_Task details_
Looking at each line of the data below, tally those that contain the word "perfectS" and give only the total.

____ Record set

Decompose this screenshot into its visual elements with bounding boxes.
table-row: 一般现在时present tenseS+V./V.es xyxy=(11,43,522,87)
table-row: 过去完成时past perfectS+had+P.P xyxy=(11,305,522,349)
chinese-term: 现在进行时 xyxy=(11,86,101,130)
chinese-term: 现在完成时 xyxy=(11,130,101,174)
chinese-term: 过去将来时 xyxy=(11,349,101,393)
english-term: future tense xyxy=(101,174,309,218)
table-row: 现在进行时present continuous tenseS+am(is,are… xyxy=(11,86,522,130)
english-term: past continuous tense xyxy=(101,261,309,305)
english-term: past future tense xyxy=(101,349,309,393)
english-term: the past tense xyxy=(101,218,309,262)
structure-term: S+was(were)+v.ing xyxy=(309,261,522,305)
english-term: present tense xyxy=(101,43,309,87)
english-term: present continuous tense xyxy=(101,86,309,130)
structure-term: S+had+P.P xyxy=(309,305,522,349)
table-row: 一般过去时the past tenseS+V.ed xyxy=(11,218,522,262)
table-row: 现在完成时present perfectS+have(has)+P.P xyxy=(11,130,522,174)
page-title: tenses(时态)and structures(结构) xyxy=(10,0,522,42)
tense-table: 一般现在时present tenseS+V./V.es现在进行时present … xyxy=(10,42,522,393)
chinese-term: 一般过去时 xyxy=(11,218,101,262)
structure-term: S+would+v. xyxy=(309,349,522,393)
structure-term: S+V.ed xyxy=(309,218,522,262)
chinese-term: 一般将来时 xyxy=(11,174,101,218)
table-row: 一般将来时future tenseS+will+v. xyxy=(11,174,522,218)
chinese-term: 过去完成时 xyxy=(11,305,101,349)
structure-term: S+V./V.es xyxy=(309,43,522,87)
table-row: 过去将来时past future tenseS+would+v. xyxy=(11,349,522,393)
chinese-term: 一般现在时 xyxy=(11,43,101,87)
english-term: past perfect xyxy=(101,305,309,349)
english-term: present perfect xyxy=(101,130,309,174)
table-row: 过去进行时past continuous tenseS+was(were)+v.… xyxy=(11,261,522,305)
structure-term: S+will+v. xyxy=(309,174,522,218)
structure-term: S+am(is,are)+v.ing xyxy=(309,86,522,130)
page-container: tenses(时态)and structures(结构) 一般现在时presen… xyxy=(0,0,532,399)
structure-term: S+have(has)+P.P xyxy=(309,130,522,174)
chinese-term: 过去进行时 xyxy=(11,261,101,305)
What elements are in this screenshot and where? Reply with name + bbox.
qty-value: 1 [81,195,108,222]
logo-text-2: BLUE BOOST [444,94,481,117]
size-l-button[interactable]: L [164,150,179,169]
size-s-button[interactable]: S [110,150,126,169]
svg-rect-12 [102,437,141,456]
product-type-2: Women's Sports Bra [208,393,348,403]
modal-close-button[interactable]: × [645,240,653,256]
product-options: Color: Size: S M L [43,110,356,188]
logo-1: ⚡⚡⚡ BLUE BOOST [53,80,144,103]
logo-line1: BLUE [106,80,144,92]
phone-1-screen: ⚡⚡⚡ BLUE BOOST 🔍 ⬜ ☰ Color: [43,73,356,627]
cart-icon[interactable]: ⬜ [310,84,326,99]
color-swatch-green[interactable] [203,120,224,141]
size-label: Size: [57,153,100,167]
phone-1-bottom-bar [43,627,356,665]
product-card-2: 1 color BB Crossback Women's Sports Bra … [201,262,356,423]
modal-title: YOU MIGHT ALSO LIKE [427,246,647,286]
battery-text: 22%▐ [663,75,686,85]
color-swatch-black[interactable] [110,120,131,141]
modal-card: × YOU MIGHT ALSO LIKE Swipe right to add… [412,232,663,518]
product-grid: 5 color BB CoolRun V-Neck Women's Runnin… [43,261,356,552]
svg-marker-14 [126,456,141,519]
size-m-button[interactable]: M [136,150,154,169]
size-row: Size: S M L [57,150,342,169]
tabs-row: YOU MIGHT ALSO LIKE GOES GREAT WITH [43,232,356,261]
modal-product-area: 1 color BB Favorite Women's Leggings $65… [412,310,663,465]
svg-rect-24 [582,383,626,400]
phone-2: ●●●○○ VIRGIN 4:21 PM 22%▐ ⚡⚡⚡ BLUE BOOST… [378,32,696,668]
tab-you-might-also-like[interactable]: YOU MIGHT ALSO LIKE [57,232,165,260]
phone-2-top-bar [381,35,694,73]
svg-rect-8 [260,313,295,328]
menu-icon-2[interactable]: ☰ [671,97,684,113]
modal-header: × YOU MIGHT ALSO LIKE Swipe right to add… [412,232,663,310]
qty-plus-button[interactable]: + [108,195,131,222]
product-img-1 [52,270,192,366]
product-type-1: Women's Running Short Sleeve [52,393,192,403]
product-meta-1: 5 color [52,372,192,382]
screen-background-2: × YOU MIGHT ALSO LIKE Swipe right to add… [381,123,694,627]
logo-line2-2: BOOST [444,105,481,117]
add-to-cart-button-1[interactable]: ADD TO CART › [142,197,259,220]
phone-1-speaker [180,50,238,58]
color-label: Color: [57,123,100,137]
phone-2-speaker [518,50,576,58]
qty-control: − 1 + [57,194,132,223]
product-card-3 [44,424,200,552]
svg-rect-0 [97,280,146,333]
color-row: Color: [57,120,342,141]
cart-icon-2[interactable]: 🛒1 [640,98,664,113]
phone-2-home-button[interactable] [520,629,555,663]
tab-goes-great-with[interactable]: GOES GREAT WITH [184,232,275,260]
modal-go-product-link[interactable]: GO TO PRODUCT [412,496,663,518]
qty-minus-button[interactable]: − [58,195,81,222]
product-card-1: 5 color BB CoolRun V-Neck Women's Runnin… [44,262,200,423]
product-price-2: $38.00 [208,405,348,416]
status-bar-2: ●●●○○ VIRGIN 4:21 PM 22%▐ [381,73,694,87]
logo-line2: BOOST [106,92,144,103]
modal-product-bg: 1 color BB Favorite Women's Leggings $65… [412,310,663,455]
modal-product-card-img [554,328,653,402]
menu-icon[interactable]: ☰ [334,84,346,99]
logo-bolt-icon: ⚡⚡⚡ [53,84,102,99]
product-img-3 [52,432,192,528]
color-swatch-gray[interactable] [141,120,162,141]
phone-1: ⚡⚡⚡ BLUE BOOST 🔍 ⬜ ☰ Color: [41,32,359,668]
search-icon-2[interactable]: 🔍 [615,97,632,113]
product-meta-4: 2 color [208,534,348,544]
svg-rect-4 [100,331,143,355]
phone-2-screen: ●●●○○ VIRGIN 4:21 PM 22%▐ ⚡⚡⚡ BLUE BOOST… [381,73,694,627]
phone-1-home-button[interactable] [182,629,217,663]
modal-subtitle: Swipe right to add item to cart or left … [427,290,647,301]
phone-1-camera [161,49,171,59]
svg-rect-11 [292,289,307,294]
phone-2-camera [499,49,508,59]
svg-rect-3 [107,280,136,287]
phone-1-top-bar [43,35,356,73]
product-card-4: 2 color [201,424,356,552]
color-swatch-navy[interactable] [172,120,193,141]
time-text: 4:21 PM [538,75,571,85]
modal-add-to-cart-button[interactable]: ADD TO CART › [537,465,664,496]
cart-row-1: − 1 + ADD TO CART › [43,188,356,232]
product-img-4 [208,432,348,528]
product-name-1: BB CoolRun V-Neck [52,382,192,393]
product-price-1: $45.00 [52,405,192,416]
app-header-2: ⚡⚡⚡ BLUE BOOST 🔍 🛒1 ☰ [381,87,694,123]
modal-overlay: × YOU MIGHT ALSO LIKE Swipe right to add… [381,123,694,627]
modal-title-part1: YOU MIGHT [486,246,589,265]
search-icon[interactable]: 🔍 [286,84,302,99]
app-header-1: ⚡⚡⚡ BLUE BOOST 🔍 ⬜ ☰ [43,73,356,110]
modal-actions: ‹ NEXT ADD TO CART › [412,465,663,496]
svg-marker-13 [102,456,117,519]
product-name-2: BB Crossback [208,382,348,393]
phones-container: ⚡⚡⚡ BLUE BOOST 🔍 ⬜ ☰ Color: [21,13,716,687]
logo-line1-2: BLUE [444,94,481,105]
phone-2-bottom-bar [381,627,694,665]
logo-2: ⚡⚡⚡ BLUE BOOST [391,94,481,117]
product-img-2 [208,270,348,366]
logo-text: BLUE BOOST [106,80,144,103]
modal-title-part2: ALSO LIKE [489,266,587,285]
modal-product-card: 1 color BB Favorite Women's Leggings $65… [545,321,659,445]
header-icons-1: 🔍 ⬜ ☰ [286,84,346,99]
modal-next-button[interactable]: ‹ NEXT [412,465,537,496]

________

_Answer section_
2